Il m’a aidé à être meilleur et il a aidé beaucoup de personnes à aller au bout de leur talent.
Il savait s’entourer, il savait conquérir les gens, il savait amener les gens à aller au bout d’eux-mêmes, et ça, c’est formidable. Un gars tout seul ne fait rien, mais quelqu’un qui est [dynamique] comme Jean-Paul L’Allier, il peut rendre mille choses possibles.

François Paradis, député de la Coalition avenir Québec dans la circonscription de Lévis

Quand je l’ai reçu comme invité dans certaines de mes émissions, il y avait toujours un mot de base, c’était le respect. Il avait des positions bien campées, c’était quelqu’un qui avait un bon argumentaire, mais qui, dans la controverse, conservait le respect de celui à qui il parlait.

Louise Harel, ancienne ministre péquiste des Affaires municipales

Sincèrement, je suis très émue, et je le suis depuis que j’ai appris cette nouvelle qui était totalement inattendue. C’est très bouleversant.
Je crois que le Québec perd une grande personnalité, c’était un bâtisseur dans la courte liste des bâtisseurs du Québec moderne. Il en faisait partie.
Quand il venait à Montréal, une fois par année, il m’appelait et on allait dîner. C’était toujours passionnant et j’aurais pu parler avec lui pendant un après-midi au complet.
C’était un homme extrêmement généreux, attachant, sincère et authentique.
Son plus grand legs, c’est d’avoir convaincu le gouvernement du Québec qu’il fallait des grandes villes au Québec et qu’il fallait les fusionner.

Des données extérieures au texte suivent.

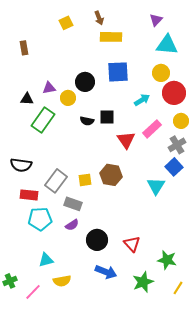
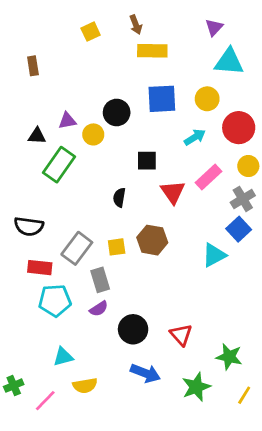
yellow circle: (161, 73) -> (207, 99), moved
black semicircle: (87, 121) -> (119, 198), moved, turned 88
cyan triangle: (156, 186) -> (214, 255), turned 30
gray rectangle: (73, 204) -> (100, 280), turned 54

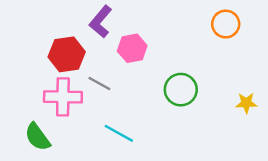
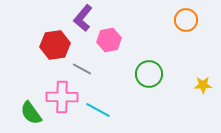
pink cross: (63, 97) -> (62, 97), moved

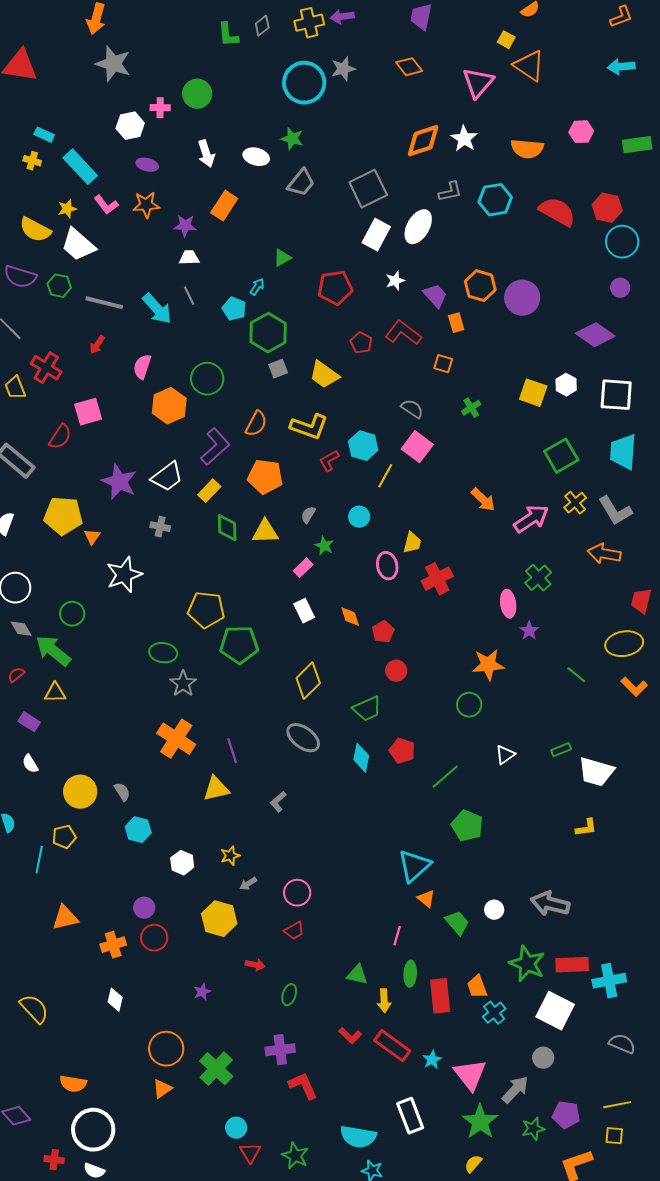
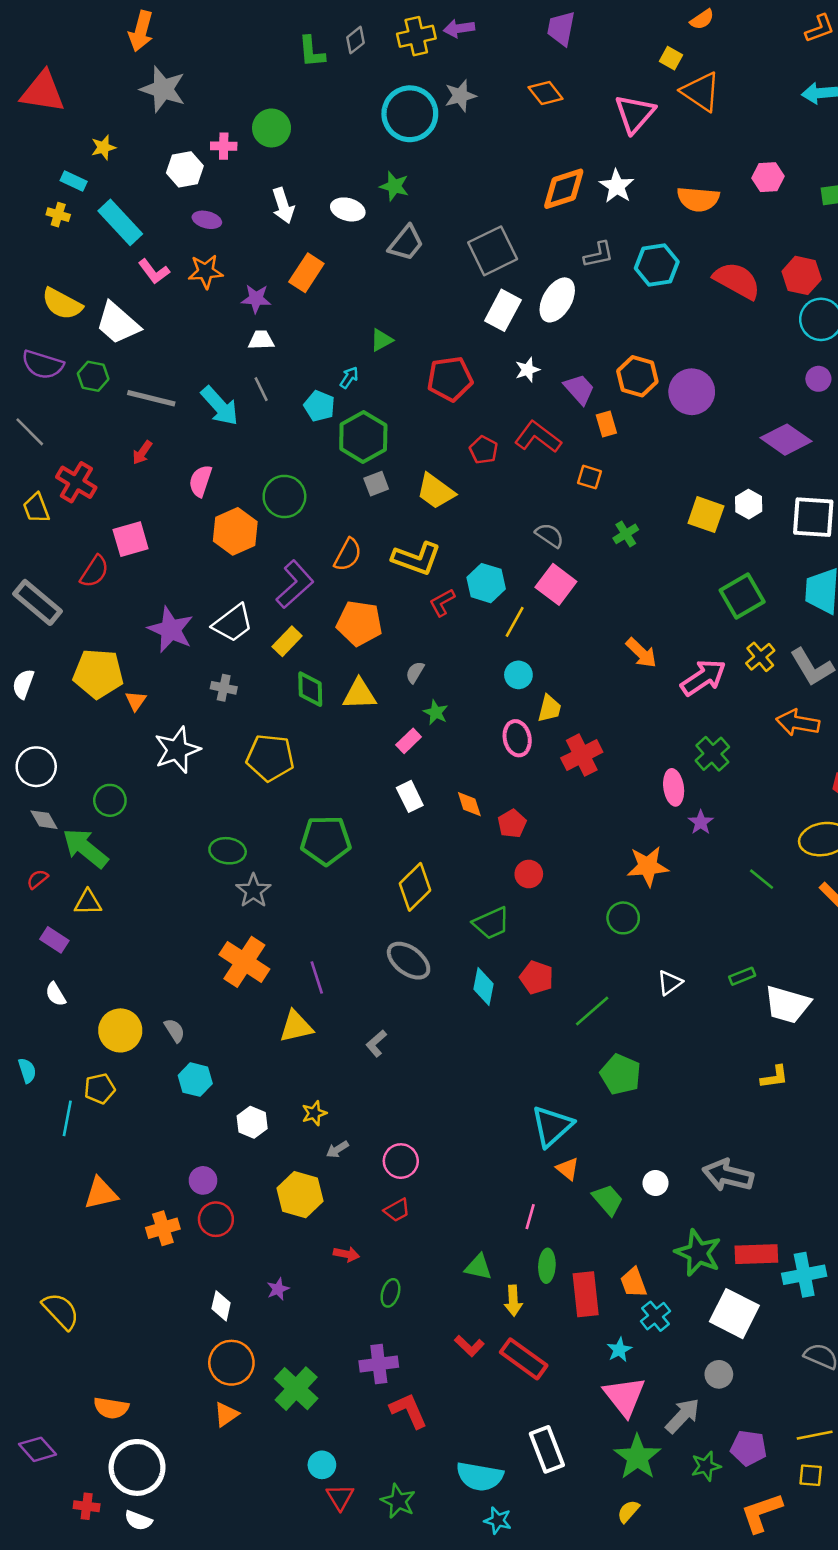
yellow star: (67, 209) -> (103, 147), moved
cyan circle: (359, 517) -> (518, 675), moved
yellow pentagon: (206, 610) -> (270, 758), moved
white diamond: (115, 1000) -> (221, 1306), moved
cyan star: (432, 1060) -> (619, 1350), moved

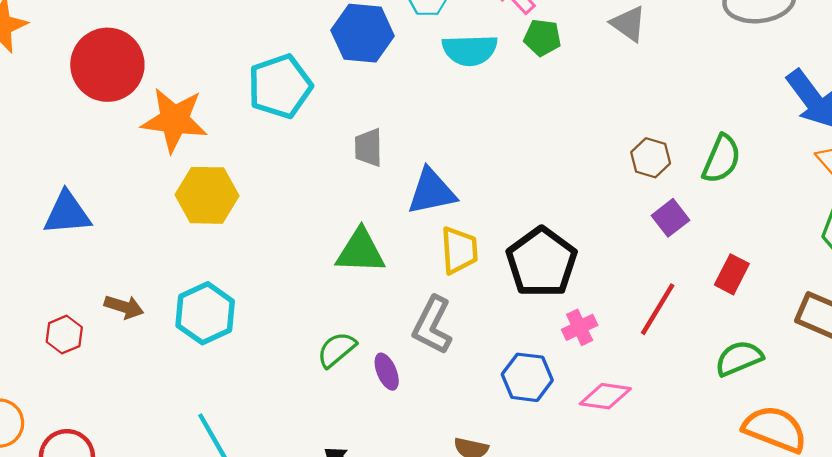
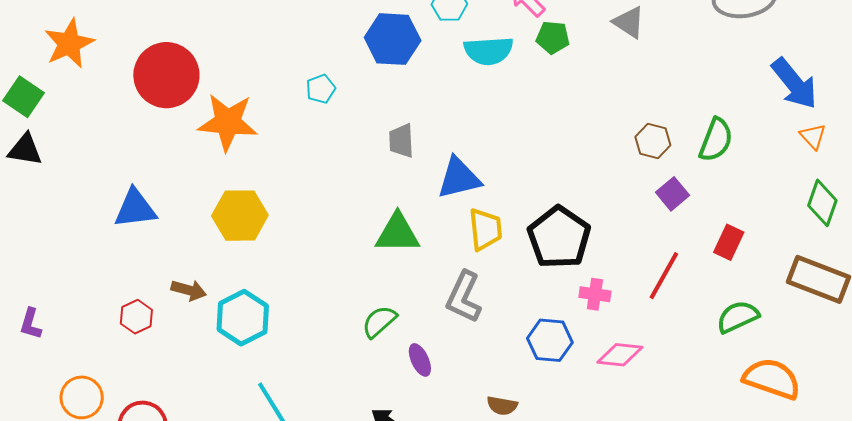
cyan pentagon: (280, 86) -> (321, 89), size x0.5
yellow hexagon: (207, 195) -> (240, 216), moved
cyan hexagon: (205, 313) -> (243, 318), moved
pink cross: (580, 327) -> (595, 294), turned 36
purple ellipse: (387, 372) -> (420, 360), moved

Alexandre Cloutier, député du Parti québécois dans la circonscription de Lac-Saint-Jean

Un homme inspirant, un homme que j’ai eu la chance de connaître après sa vie active en politique.
Je l’avais interpellé comme un sage pour conseiller la nouvelle génération en politique, chose qu’il avait gentiment acceptée. Il a partagé avec moi ses bons vœux, ses commentaires, son expérience, et j’ai toujours eu des moments agréables [avec lui]. C’est un incontournable pour moi, aujourd’hui, de venir lui rendre hommage,
C’était un mentor, un sage, un homme que je qualifierais de chef d’État, qui ne l’a pas été, mais qui en avait la stature.

Robert Lepage, metteur en scène et auteur

C’était un père, Jean-Paul. Pas seulement pour moi, mais pour plusieurs artistes dans la région de Québec. C’est quelqu’un qui a mis plusieurs artistes au monde, il m'a aidé à m’accomplir.
C’était un homme extrêmement fier, il croyait au sens de la fierté et savait que Québec avait perdu sa fierté.

Caroline St-Hilaire, mairesse de Longueuil

C’est un des premiers appels que j’ai reçus au lendemain de ma victoire en 2009, pour me féliciter, me conseiller de façon toujours très subtile, discrète. Je l’ai toujours apprécié. C’était un beau modèle en politique.

Maka Kotto, député du Parti québécois dans la circonscription de Bourget

Quand j’ai été ministre de la Culture sous Pauline Marois, ce fut le premier à m’appeler pour avoir un échange sur son expérience dans le domaine, mais aussi sur les enjeux concernant Québec. Nous avons passé de très beaux moments.